Hello, 30 Rock fans! Nathan Rabin is off engaging in some sort of tomfoolery, the nature of which will be revealed when we all read it in his next best-selling book. So I've stepped in to recap tonight's episode of the show I like to call Les Aventures du Femme de Citron. Though goodness knows why, since we here at the A.V. Club have collectively decided that the show is now terrible and we all hope it goes off the air immediately and everyone who works on it becomes unemployed and homeless.

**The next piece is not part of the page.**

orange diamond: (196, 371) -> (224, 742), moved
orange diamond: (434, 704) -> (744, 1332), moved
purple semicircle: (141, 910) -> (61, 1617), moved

Anyway, tonight has a bit of a risky premise: "Stone Mountain" takes us off-set and straight outta New York, as Liz visits Stone Mountain, GA (home town of Kenneth the Page and Jake the Snake) to scout out new talent. Going on location is always a bit of a gamble for a sitcom, especially one that's running a workplace jawn. They put a cute lampshade on it with the "We're going to Stone Mountain!" "...after these messages?" gag, but it turned into a string of Liz Lemon fart jokes capped off by a Jack-underestimates-middle-America ending that landed with a thud. (As did the everyone-looks-like-Kenneth bit.) Even an altogether too kind appearance by Jeff Dunham couldn't salvage much of the main plot this time around, which had too few good jokes and too much padding. Maybe if it had featured Dunham being decapitated instead of his dummy.

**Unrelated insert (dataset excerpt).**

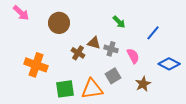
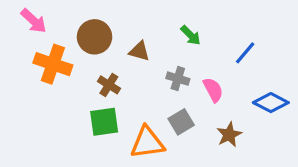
brown triangle: (94, 43) -> (139, 51), moved
brown cross: (78, 53) -> (109, 85), moved
orange cross: (36, 65) -> (53, 64), moved
green square: (65, 89) -> (104, 122), moved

The B plot initially seemed to me as if it was going to go astray as well; at first it didn't seem like it knew what it was going to be, mutating from Jenna trying to bribe the writers into giving her good material to the writers trying to prank Jenna into leaving her alone to the writers trying to suck up to Jenna in order to go to a gay Halloween party. Once it finally arrived there, though, there were some great laughs, especially since it featured the return of bitchy Sacha, one of Jenna's gay entourage. It took a while to get going, but even in the exposition-heavy early goings, it featured the terrific gag of Jenna staring down Kenneth and daring him to challenge her assertion that she's too young to remember the Brady Bunch.
The C plot -- yes, there was a C plot, which is what 30 Rock has been giving us lately instead of character development -- involved Tracy getting paranoid, following the death of a famous clog dancer/HuffPo blogger and the fat guy they based Pac-Man on, that he would be the next digit in the 'death comes in threes' tradition. In attempt to ward off his own demise, he starts plotting the death of everyone even remotely famous he encounters; this leads to some fun scenes with Betty White (angry Betty White is alway fun), but they're going to play pretty tasteles when Betty finally kicks the bucket. Or, I guess, when Tracy Morgan ODs on sizzurp.

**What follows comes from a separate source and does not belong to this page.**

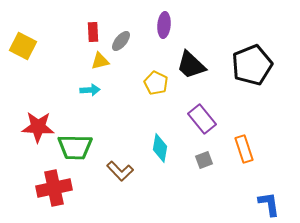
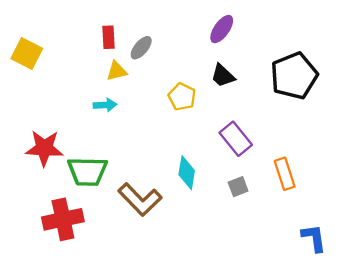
purple ellipse: (164, 25) -> (222, 29), moved, turned 30
black trapezoid: (191, 65) -> (223, 76), size x0.7
brown L-shape: (120, 171) -> (140, 199), size x1.4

Not to echo the much-reviled comments of my comrade Todd VanDerWerff or anything, but this episode pretty much exactly mirrored the reasons he (and a lot of other people) have worried 30 Rock is sliding into a rut: character development sacrificed for a hit-and-miss series of wacky gags, solid plots taking a back seat to celebrity cameos (albeit, this time, pretty decent ones), and too many subplots getting in the way of making an overarching story that's more solid. It wasn't a terrible episode -- there were some swell laugh-lines, and Jenna had a little bit more to do than usual (Pete getting the usual straight-man lines in her place) -- but this is a show that should be giving us more every week than "wasn't a terrible episode". It ended with Tracy shirtless, and that's never a bad thing, but three episodes in, the show needs to give us something fast to get rid of the worst-season-ever stink that's starting to gather.
- Liz using a scented candle as deodorant was a marvelous little comedic bit, but maybe even better was her institutional beige bra.
- Is it just me, or was the direction in this episode really sloppy? The timing seemed off, and some of the shots hung on too long or just seemed poorly planned out.
- "This is gonna be the scariest Prison Parents Weekend ever!"
- "Keep refreshing! Maybe Andy Dick has died in the last 20 seconds."
- "God, are you doing this to me because I stole that blind guy's hot dog?"
- "I assisted in the birth of a foal. They named it Jack. And it was delicious."
- "Don't look at me like I'm a football game."
- I don't know about you, but I wish they'd open a Fatty Fat's Sandwich Shack where I live.